The term cyberbullying refers to a potential criminal activity in which someone bullies or harasses others on the Internet.


Victims of cyberbullying often receive a large number of text and email messages via websites and online platforms. Most usually, cyberbullies make use of social networking sites, forums, comment sections or search engines to harm, intimidate or scare the victim. The cyberbully is often someone the victim knows personally and who tries to create a feeling of worry, stress or fear for their safety in the victim's mind.
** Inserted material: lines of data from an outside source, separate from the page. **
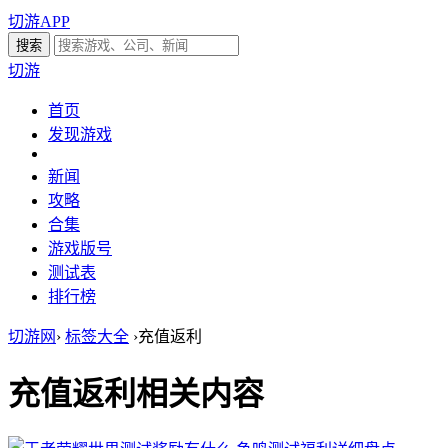
切游APP
切游
首页
发现游戏
新闻
攻略
合集
游戏版号
测试表
排行榜
切游网
›
标签大全
›
充值返利
充值返利
相关内容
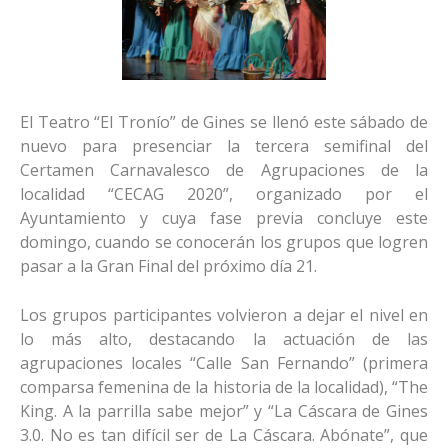
El Teatro “El Tronío” de Gines se llenó este sábado de
nuevo para presenciar la tercera semifinal del
Certamen Carnavalesco de Agrupaciones de la
localidad “CECAG 2020”, organizado por el
Ayuntamiento y cuya fase previa concluye este
domingo, cuando se conocerán los grupos que logren
pasar a la Gran Final del próximo día 21.
Los grupos participantes volvieron a dejar el nivel en
lo más alto, destacando la actuación de las
agrupaciones locales “Calle San Fernando” (primera
comparsa femenina de la historia de la localidad), “The
King. A la parrilla sabe mejor” y “La Cáscara de Gines
3.0. No es tan difícil ser de La Cáscara. Abónate”, que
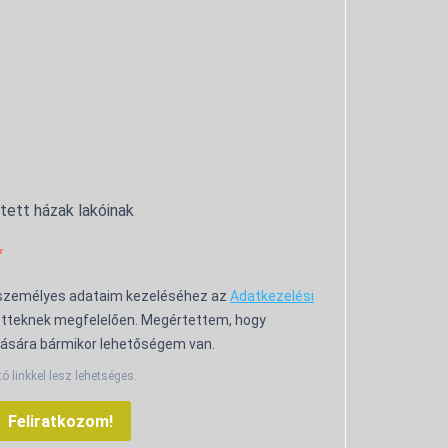
ntett házak lakóinak
 személyes adataim kezeléséhez az
Adatkezelési
tteknek megfelelően. Megértettem, hogy
ására bármikor lehetőségem van.
tó linkkel lesz lehetséges.
Feliratkozom!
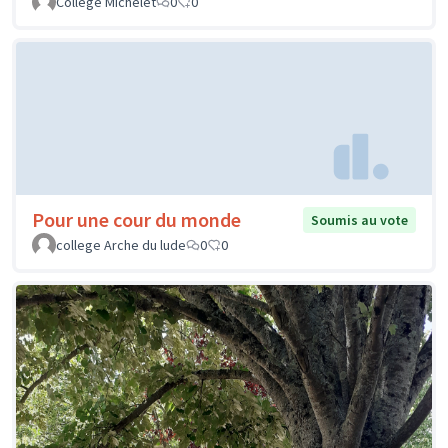
Collège Michelet
0
0
Pour une cour du monde
Soumis au vote
college Arche du lude
0
0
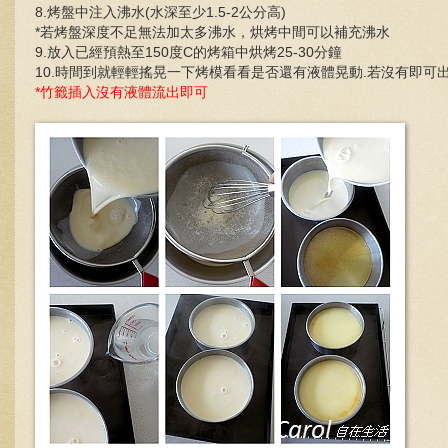
8.烤盤中注入沸水(水深至少1.5-2公分高)
*若烤盤深度不足無法加太多沸水，烘烤中間可以補充沸水
9.放入已經預熱至150度C的烤箱中烘烤25-30分鐘
10.時間到就輕輕搖晃一下烤模看看是否還有液體晃動.若沒有即可
*竹籤插入沒有液體流出即可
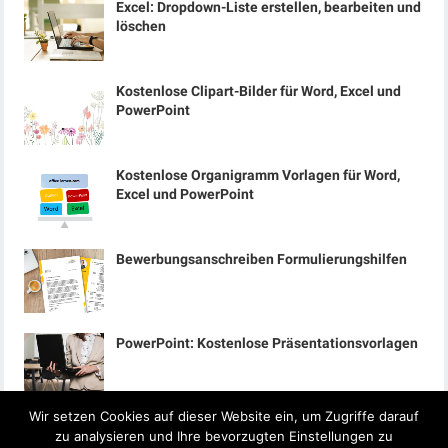
Excel: Dropdown-Liste erstellen, bearbeiten und
löschen
Kostenlose Clipart-Bilder für Word, Excel und
PowerPoint
Kostenlose Organigramm Vorlagen für Word,
Excel und PowerPoint
Bewerbungsanschreiben Formulierungshilfen
PowerPoint: Kostenlose Präsentationsvorlagen
Wir setzen Cookies auf dieser Website ein, um Zugriffe darauf
zu analysieren und Ihre bevorzugten Einstellungen zu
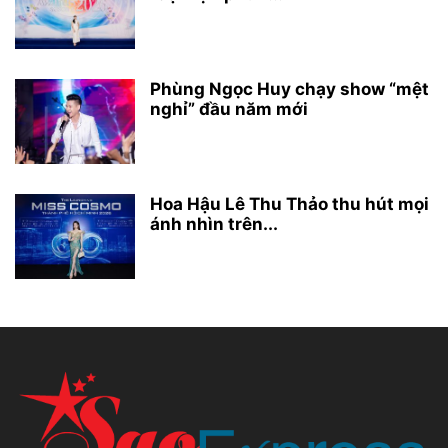
Phùng Ngọc Huy chạy show “mệt
nghỉ” đầu năm mới
Hoa Hậu Lê Thu Thảo thu hút mọi
ánh nhìn trên...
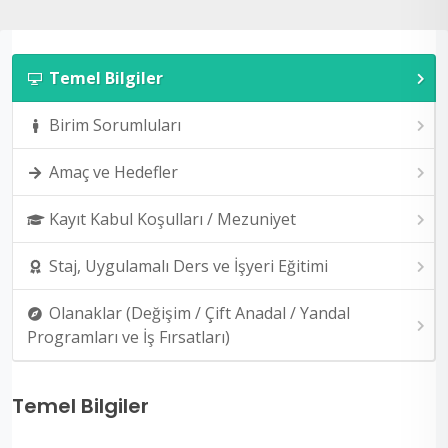
Temel Bilgiler
Birim Sorumluları
Amaç ve Hedefler
Kayıt Kabul Koşulları / Mezuniyet
Staj, Uygulamalı Ders ve İşyeri Eğitimi
Olanaklar (Değişim / Çift Anadal / Yandal
Programları ve İş Fırsatları)
Temel Bilgiler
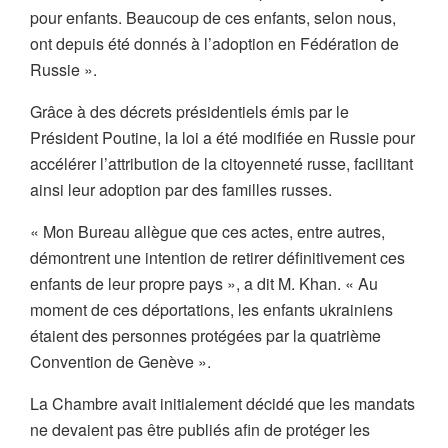
pour enfants. Beaucoup de ces enfants, selon nous,
ont depuis été donnés à l’adoption en Fédération de
Russie ».
Grâce à des décrets présidentiels émis par le
Président Poutine, la loi a été modifiée en Russie pour
accélérer l’attribution de la citoyenneté russe, facilitant
ainsi leur adoption par des familles russes.
« Mon Bureau allègue que ces actes, entre autres,
démontrent une intention de retirer définitivement ces
enfants de leur propre pays », a dit M. Khan. « Au
moment de ces déportations, les enfants ukrainiens
étaient des personnes protégées par la quatrième
Convention de Genève ».
La Chambre avait initialement décidé que les mandats
ne devaient pas être publiés afin de protéger les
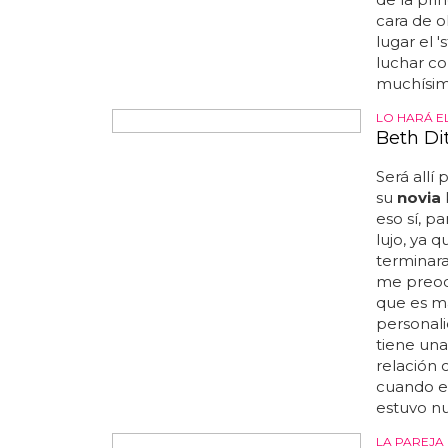
puede pro
virginida
comporta
BUENA JU
Britney
una bu
Britney s
causa... 
paso por 
a la
novi
ayoade...
gag, que
encantad
de la pri
cara de o
lugar el 
luchar co
muchísim
LO HARÁ E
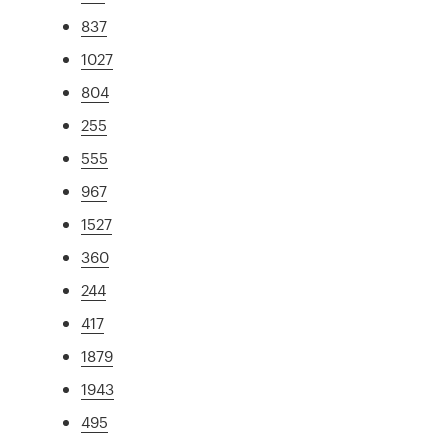
837
1027
804
255
555
967
1527
360
244
417
1879
1943
495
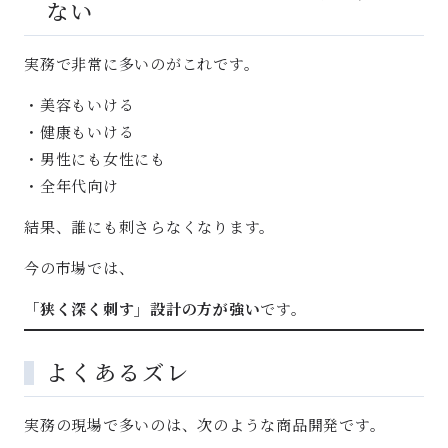
ない
実務で非常に多いのがこれです。
・美容もいける
・健康もいける
・男性にも女性にも
・全年代向け
結果、誰にも刺さらなくなります。
今の市場では、
「狭く深く刺す」設計の方が強い
です。
よくあるズレ
実務の現場で多いのは、次のような商品開発です。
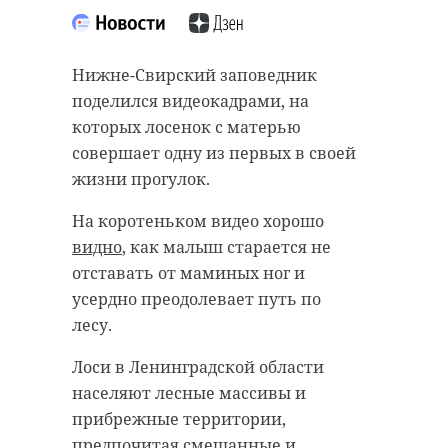
Нижне-Свирский заповедник
поделился видеокадрами, на
которых лосенок с матерью
совершает одну из первых в своей
жизни прогулок.
На коротеньком видео хорошо
видно
, как малыш старается не
отставать от маминых ног и
усердно преодолевает путь по
лесу.
Лоси в Ленинградской области
населяют лесные массивы и
прибрежные территории,
предпочитая смешанные и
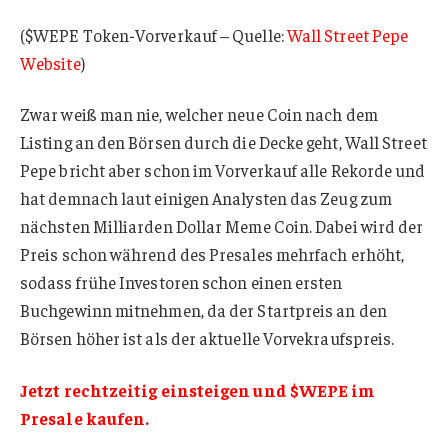
($WEPE Token-Vorverkauf – Quelle:
Wall Street Pepe
Website
)
Zwar weiß man nie, welcher neue Coin nach dem
Listing an den Börsen durch die Decke geht, Wall Street
Pepe bricht aber schon im Vorverkauf alle Rekorde und
hat demnach laut einigen Analysten das Zeug zum
nächsten Milliarden Dollar Meme Coin. Dabei wird der
Preis schon während des Presales mehrfach erhöht,
sodass frühe Investoren schon einen ersten
Buchgewinn mitnehmen, da der Startpreis an den
Börsen höher ist als der aktuelle Vorvekraufspreis.
Jetzt rechtzeitig einsteigen und $WEPE im
Presale kaufen.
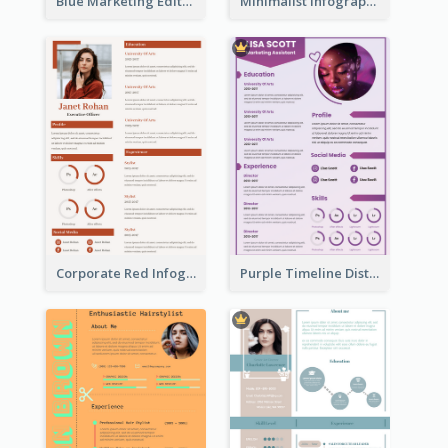
Blue Marketing Editor Resume
Minimalist Infographic Resume
Corporate Red Infographic Resume
Purple Timeline Distinguished Resume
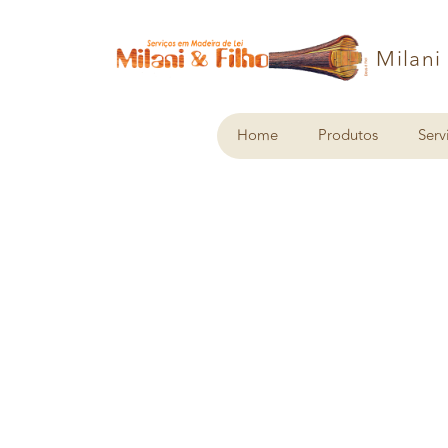
Milani
Home
Produtos
Serv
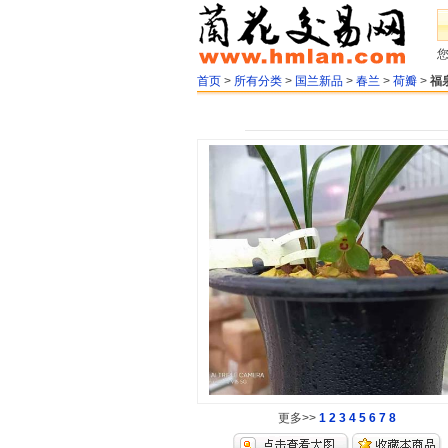
首页
>
所有分类
>
国兰新品
>
春兰
>
荷瓣
>
福
更多>>
1
2
3
4
5
6
7
8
The following actions constitute cyberbullying:

  • Sending nasty or threatening texts and email messages.
  • Posting humiliating videos on social networking sites or content platforms such as YouTube.
  • Harassing a person by repeatedly sending them messages via chatrooms or social media apps.
  • Creating fake social-networking profiles to mock or humiliate others.
  • Happy slapping. This refers to acts in which people are attacked or humiliated and the attack is filmed on a mobile camera phone. Attackers often share the videos with others.
  • Posting or forwarding personal private information or photos about a person without their consent.
  • Intentionally sending viruses with the purpose of damaging the victim's computer.
  • Posting denigrating comments about a person on online gaming sites.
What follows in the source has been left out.